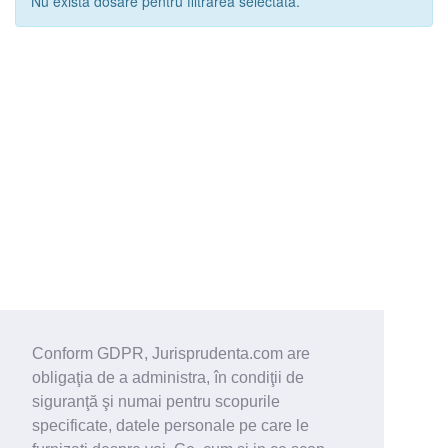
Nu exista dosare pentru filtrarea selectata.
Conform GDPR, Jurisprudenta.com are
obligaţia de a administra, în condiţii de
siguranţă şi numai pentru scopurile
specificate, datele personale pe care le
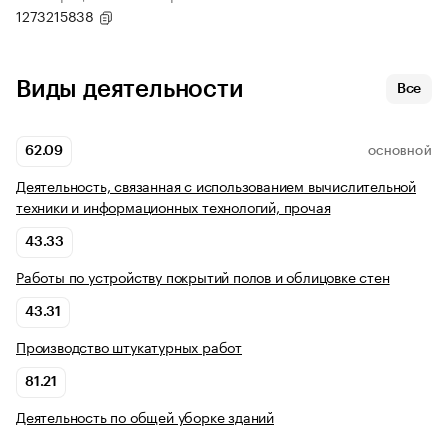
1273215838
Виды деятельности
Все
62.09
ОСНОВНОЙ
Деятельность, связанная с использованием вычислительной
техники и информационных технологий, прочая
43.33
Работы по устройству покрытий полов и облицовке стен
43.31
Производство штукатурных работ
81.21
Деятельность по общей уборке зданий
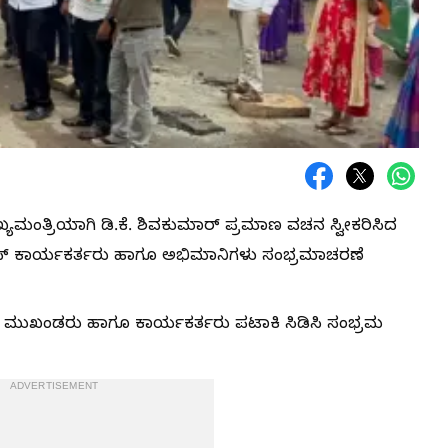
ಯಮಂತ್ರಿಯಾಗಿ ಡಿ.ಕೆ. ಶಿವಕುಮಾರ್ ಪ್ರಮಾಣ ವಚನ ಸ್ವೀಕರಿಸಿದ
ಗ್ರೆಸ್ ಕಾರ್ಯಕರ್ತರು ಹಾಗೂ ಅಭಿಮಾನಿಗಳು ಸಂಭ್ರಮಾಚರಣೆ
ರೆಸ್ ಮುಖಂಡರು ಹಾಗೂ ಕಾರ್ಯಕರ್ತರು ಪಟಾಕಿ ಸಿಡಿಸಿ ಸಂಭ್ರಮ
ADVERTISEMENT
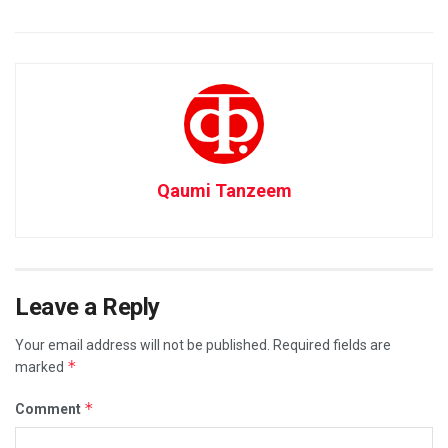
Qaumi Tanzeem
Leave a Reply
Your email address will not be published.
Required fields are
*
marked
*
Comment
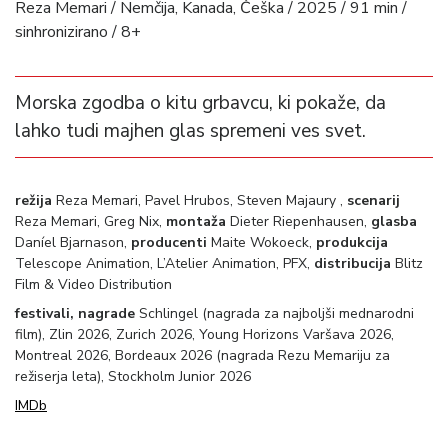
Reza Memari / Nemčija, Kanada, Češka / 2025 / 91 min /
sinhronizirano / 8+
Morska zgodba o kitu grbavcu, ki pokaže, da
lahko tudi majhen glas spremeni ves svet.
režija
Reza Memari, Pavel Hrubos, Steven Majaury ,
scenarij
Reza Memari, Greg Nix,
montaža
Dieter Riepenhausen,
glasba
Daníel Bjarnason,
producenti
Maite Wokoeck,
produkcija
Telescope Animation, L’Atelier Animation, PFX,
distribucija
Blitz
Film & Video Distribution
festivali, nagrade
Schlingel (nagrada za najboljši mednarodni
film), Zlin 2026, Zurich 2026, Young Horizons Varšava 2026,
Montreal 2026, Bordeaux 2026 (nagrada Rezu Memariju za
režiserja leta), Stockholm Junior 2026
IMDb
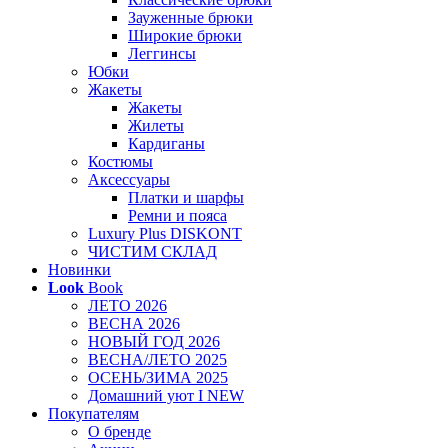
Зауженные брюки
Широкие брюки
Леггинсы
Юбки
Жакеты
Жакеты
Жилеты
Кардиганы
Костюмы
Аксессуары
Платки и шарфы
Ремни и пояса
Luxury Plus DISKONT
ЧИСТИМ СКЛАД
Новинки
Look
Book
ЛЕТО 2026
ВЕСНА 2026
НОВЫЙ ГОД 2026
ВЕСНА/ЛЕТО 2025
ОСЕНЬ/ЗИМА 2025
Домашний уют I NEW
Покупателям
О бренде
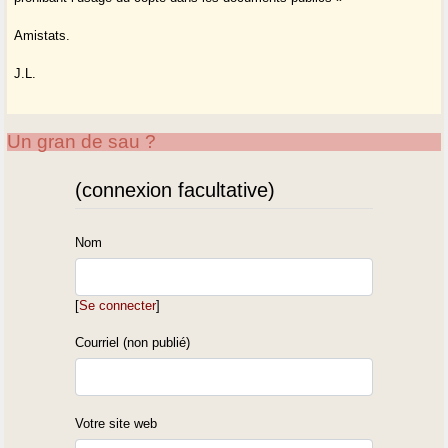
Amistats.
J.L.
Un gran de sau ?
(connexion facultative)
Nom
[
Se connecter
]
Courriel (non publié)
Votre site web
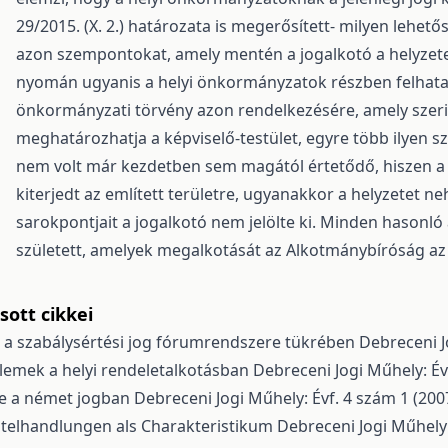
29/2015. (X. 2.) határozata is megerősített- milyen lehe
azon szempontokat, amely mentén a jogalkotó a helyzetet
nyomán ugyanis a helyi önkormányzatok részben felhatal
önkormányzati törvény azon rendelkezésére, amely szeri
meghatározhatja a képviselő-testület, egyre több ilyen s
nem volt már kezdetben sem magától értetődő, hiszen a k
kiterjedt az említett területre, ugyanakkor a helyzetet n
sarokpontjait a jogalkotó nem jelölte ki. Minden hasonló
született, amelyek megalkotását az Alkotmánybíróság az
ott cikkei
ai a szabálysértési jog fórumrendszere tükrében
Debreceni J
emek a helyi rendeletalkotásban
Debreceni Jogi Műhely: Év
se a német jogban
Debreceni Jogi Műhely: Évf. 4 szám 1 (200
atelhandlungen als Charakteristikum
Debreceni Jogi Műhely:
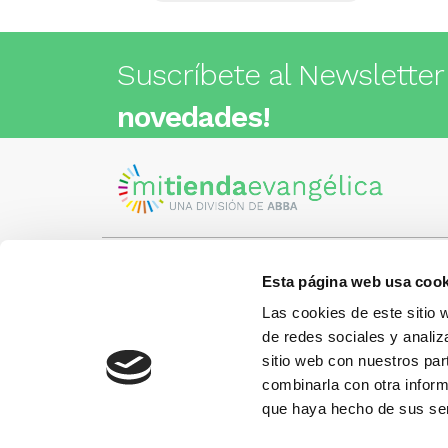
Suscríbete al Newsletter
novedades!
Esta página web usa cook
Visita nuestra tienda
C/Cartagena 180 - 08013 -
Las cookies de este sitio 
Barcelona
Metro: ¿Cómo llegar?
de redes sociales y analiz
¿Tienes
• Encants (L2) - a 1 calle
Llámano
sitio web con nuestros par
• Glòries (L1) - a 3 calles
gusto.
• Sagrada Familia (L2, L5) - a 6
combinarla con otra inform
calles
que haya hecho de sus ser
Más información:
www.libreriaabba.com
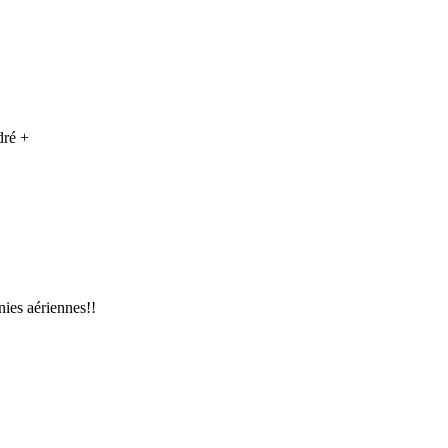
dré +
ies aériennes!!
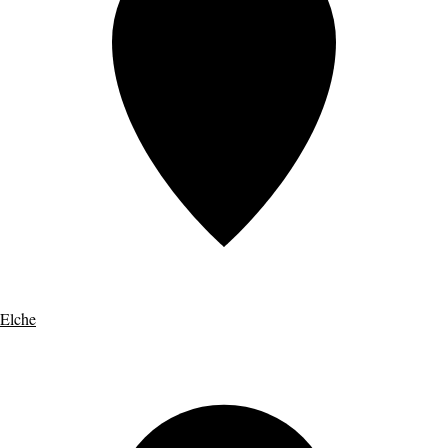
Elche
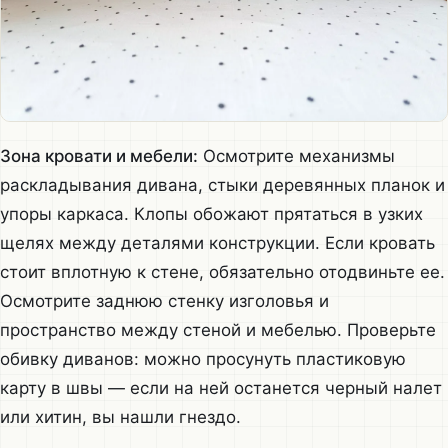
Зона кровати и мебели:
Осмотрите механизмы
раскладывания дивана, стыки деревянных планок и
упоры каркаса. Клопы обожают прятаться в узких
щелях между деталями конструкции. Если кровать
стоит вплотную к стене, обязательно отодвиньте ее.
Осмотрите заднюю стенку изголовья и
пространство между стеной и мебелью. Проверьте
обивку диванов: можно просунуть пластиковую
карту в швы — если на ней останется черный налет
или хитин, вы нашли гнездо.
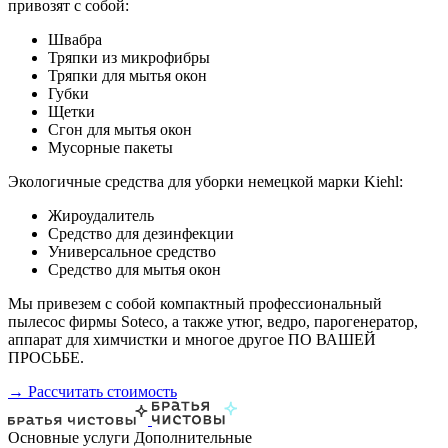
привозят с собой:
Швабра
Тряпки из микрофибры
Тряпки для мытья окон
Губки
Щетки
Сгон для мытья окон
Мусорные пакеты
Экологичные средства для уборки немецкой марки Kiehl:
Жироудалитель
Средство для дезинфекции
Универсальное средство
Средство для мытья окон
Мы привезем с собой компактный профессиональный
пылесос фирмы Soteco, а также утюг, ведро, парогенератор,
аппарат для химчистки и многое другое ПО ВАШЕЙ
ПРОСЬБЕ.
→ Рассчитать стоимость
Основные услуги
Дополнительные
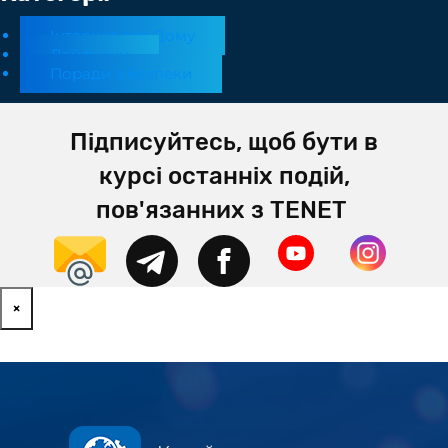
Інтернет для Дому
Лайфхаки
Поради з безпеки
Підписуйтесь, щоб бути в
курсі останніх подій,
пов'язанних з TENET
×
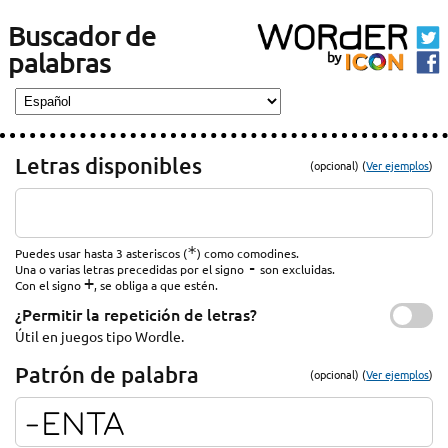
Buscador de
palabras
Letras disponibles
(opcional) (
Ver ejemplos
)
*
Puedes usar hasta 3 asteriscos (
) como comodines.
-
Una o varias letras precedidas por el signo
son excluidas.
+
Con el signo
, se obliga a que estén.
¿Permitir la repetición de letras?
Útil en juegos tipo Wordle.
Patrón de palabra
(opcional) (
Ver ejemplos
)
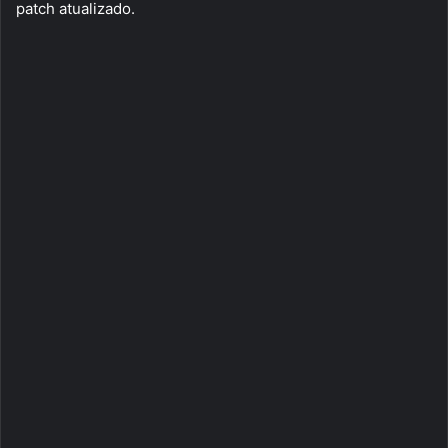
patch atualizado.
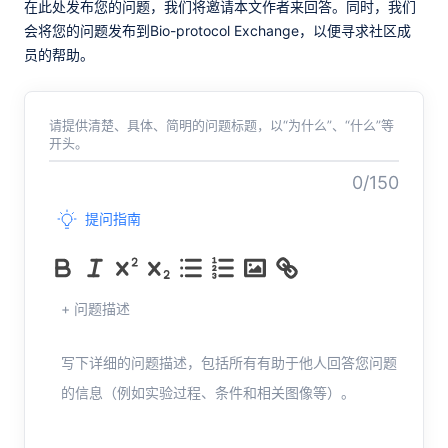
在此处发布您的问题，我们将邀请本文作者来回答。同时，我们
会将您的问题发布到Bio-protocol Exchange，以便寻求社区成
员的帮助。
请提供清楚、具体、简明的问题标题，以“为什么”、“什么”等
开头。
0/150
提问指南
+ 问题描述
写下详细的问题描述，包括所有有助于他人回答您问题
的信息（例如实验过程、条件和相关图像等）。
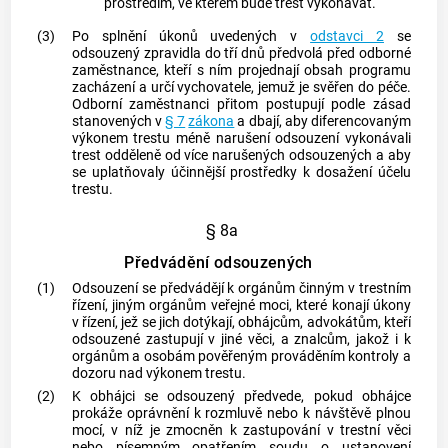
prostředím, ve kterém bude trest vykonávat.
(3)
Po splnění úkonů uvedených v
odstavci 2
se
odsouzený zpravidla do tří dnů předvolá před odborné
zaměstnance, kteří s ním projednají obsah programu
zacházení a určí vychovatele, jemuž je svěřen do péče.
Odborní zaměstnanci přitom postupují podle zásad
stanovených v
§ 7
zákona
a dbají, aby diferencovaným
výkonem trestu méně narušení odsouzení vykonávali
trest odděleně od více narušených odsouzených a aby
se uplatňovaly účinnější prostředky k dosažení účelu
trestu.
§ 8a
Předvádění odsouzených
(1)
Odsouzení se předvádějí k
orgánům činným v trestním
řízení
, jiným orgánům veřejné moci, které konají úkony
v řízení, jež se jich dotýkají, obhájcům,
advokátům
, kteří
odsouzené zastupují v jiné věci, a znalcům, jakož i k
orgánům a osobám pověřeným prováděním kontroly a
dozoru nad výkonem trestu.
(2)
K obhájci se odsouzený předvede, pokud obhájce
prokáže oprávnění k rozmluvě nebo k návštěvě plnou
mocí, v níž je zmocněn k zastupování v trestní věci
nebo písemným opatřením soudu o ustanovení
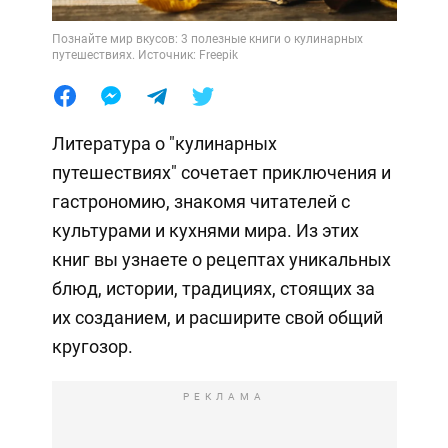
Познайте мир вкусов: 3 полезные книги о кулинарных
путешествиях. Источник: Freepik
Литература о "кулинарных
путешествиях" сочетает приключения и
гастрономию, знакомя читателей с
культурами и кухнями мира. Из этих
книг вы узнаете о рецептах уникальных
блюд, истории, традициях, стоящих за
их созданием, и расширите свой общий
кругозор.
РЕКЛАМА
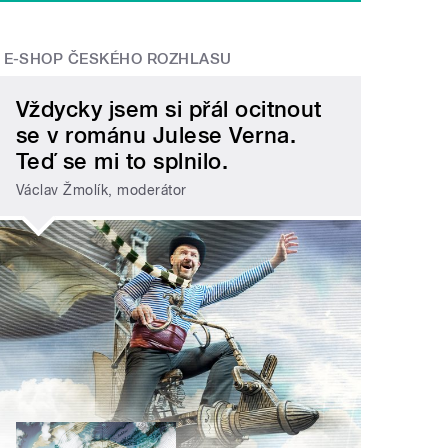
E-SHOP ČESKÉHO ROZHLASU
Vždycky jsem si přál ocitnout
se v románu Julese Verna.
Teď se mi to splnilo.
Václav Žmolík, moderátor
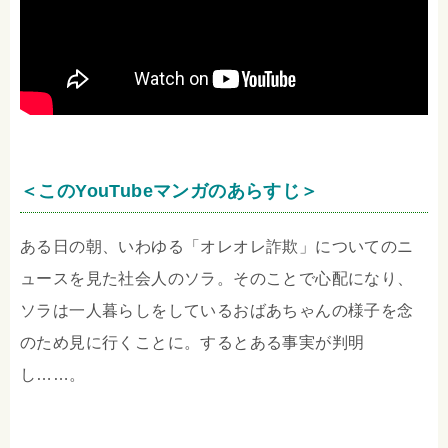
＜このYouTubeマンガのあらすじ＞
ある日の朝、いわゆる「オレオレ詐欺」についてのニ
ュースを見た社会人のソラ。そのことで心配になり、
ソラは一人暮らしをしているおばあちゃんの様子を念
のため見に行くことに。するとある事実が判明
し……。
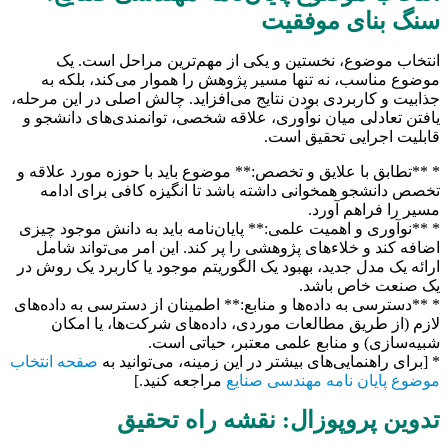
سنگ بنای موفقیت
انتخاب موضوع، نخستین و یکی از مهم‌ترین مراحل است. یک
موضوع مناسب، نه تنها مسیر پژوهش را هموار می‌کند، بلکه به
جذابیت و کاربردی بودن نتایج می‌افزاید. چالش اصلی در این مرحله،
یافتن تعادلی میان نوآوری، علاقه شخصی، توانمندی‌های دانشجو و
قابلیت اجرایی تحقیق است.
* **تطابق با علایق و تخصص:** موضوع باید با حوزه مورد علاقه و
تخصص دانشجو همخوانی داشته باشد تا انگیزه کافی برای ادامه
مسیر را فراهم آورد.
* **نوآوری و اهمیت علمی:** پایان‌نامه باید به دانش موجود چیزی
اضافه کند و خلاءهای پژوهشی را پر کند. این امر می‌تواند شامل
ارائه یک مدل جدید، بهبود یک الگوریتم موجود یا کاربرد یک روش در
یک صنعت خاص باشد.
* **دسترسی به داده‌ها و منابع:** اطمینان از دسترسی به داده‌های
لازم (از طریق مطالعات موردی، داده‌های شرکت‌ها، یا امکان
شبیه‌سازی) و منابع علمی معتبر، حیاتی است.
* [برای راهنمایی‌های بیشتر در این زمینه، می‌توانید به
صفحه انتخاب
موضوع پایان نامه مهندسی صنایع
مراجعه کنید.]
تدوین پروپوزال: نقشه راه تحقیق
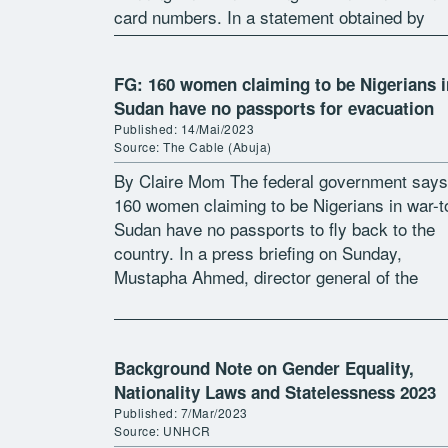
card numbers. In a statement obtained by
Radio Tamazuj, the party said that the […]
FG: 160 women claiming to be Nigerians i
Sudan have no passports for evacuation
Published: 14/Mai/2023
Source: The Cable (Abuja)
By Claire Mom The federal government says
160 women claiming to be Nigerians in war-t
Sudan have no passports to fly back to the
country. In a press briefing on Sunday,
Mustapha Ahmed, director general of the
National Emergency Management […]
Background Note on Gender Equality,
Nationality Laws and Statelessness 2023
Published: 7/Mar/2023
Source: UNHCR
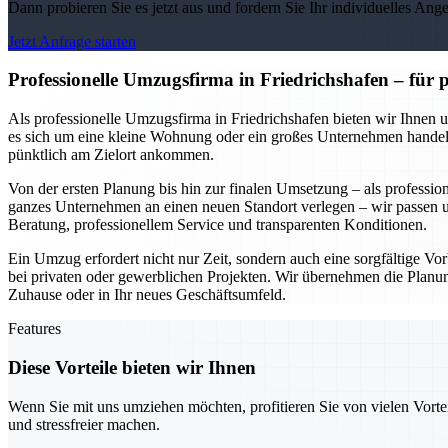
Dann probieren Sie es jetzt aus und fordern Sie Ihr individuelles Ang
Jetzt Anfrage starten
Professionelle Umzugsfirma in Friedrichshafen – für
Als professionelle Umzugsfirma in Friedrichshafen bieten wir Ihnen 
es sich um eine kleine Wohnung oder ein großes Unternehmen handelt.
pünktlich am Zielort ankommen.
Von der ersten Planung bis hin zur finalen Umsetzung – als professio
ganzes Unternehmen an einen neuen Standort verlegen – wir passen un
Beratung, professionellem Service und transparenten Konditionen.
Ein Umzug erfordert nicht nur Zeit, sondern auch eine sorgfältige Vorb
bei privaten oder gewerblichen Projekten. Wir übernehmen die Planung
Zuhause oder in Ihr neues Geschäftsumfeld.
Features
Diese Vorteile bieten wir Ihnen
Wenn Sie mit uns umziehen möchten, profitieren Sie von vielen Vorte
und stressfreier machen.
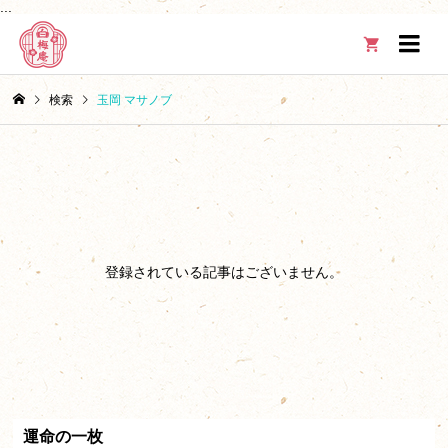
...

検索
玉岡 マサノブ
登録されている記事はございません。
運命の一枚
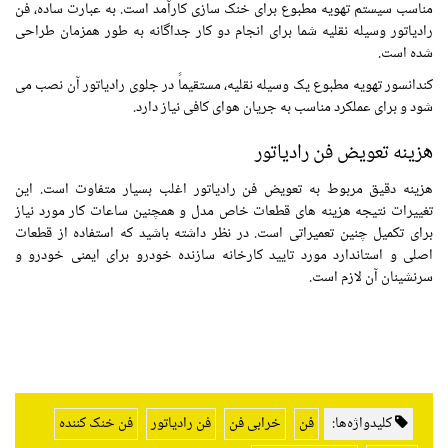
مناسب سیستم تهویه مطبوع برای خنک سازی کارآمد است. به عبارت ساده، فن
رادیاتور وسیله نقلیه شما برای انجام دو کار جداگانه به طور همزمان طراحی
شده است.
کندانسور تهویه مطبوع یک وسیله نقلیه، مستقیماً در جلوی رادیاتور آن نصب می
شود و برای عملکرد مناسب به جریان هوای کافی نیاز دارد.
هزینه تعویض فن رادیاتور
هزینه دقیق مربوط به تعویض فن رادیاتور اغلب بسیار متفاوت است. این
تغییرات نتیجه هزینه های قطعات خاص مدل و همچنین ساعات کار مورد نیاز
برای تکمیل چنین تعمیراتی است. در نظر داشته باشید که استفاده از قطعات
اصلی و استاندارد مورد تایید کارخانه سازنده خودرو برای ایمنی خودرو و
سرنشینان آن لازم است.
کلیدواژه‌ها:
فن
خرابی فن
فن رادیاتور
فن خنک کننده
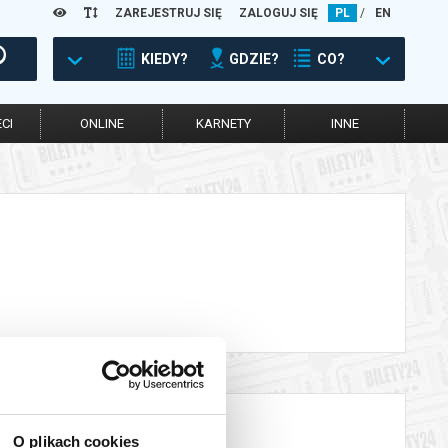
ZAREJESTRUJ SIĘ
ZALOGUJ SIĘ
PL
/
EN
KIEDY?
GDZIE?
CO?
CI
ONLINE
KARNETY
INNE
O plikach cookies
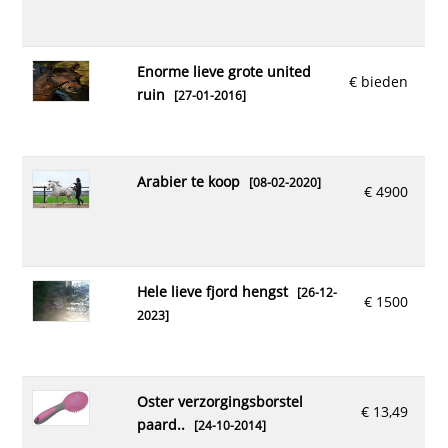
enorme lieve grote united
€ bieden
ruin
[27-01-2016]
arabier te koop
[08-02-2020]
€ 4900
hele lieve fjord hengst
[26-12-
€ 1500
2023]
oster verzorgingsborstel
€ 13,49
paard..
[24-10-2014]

> **Problem statement**
Count how many lines of the listing include "سازی". Nothing but the number is wanted.

> **Task answer**
2